--- Data for this task ---
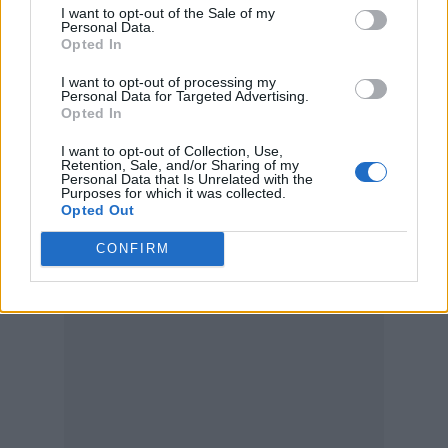
I want to opt-out of the Sale of my
Personal Data.
Opted In
I want to opt-out of processing my
Personal Data for Targeted Advertising.
Opted In
I want to opt-out of Collection, Use,
Retention, Sale, and/or Sharing of my
Personal Data that Is Unrelated with the
Purposes for which it was collected.
Opted Out
CONFIRM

--- Task statement ---
Without any pictures, return the entries exactly as given.

--- Response for this exercise ---
I want to opt-out of the Sale of my
Personal Data.
Opted In
I want to opt-out of processing my
Personal Data for Targeted Advertising.
Opted In
I want to opt-out of Collection, Use,
Retention, Sale, and/or Sharing of my
Personal Data that Is Unrelated with the
Purposes for which it was collected.
Opted Out
CONFIRM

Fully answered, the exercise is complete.